- Born: 13 May 1884 Koryčany, Kingdom of Bohemia, Austria-Hungary
- Died: August 1944 (age 60) Auschwitz-Birkenau, German-occupied Poland
- Cause of death: murdered in gas chamber
- Spouse: Henriette

= Oskar Rosenfeld =

Austrian writer and journalist

Oskar Rosenfeld (13 May 1884 – August 1944) was an Austrian-Jewish writer killed at Auschwitz concentration camp.

==Biography==

===Early life and education===
Oskar Rosenfeld was born on 13 May 1884 in Koryčany, Moravia to Jeanette Rosenfeld (Jellinek). Finished his studies in 1908 and earned a doctorate in Vienna on Philipp Otto Runge in the Romantics. Active in different Zionist organizations. Wrote for Jewish papers and journals such as Die Welt and Juedische Volkssimme, culture critics, about art, theater and literature. Was a member of Jewish “Hochschuelerverein Theodor Herzl”.

===Career===
1904 he was one of the founders of the Jewish youth and student newspaper Unsere Hoffnung ('Our Hope'). 1907 he founded, together with writer Hugo Zuckermann, Egon Brecher and others a Jewish theatre initiative, to play modern Yiddish dramas in German language. His first novel was Die vierte Galerie, published in 1910. In the First World War he served in the Austro-Hungarian Army in Sofia in the Austrian-Bulgarian Chamber of Commerce and was the chief editor of the Bulgarische Handelszeitung 1916–1918.

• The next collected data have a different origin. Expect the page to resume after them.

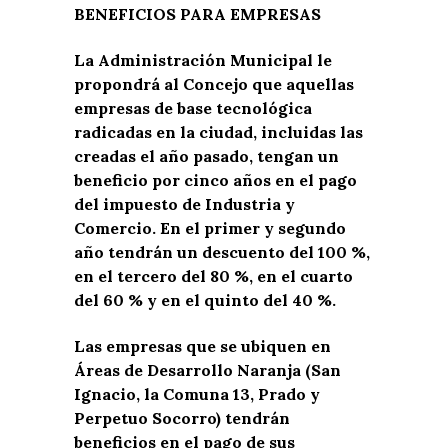
BENEFICIOS PARA EMPRESAS
La Administración Municipal le
propondrá al Concejo que aquellas
empresas de base tecnológica
radicadas en la ciudad, incluidas las
creadas el año pasado, tengan un
beneficio por cinco años en el pago
del impuesto de Industria y
Comercio. En el primer y segundo
año tendrán un descuento del 100 %,
en el tercero del 80 %, en el cuarto
del 60 % y en el quinto del 40 %.
Las empresas que se ubiquen en
Áreas de Desarrollo Naranja (San
Ignacio, la Comuna 13, Prado y
Perpetuo Socorro) tendrán
beneficios en el pago de sus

In 1920 six of Rosenfeld's novels were published under the title Tage und Naechte. He was active in the Judenstaatspartei. He worked as an editor of the Wiener Morgenzeitung. He co-founded the new Jewish theater in Vienna, Jüdische Künstlerspiele and translated classical and modern Yiddish literature, works of Mendele Mocher Sforim, Sholem Aleichem, Isaac Leib Peretz and Joshua Singer.

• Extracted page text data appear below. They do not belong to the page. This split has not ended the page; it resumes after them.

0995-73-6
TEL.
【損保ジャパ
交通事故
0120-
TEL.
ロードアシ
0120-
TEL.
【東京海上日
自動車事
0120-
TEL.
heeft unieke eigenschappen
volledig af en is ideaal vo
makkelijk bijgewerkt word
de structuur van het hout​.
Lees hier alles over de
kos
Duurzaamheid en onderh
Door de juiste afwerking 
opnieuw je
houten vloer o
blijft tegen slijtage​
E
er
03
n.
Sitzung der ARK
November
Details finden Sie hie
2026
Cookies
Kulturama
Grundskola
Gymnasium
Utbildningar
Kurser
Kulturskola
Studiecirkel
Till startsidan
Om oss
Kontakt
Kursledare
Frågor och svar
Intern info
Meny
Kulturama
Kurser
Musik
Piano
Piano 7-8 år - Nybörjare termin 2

Rosenfeld started to work for the illustrated weekly Die neue Welt in 1929, later becoming its editor in chief. The 1938 Anschluss brought Rosenfeld's work in Vienna to an end. He and his wife, Henriette, emigrated to Prague, where he became a correspondent for The Jewish Chronicle.

===World War II===
In 1939, Rosenfeld's wife emigrated to England in anticipation of him following, but the outbreak of Second World War made his emigration impossible. In November 1941, Rosenfeld was deported to the Łódź Ghetto in Poland, along with 5,000 Jews from Prague. From June 1942 on, he worked in the Ghetto archive, where he took part in publication of the community's chronicle and wrote for its lexicon. His notebooks from this time were later published.

===Death and afterward===
In August 1944, Oskar Rosenfeld was deported to Auschwitz, where he was killed in a gas chamber.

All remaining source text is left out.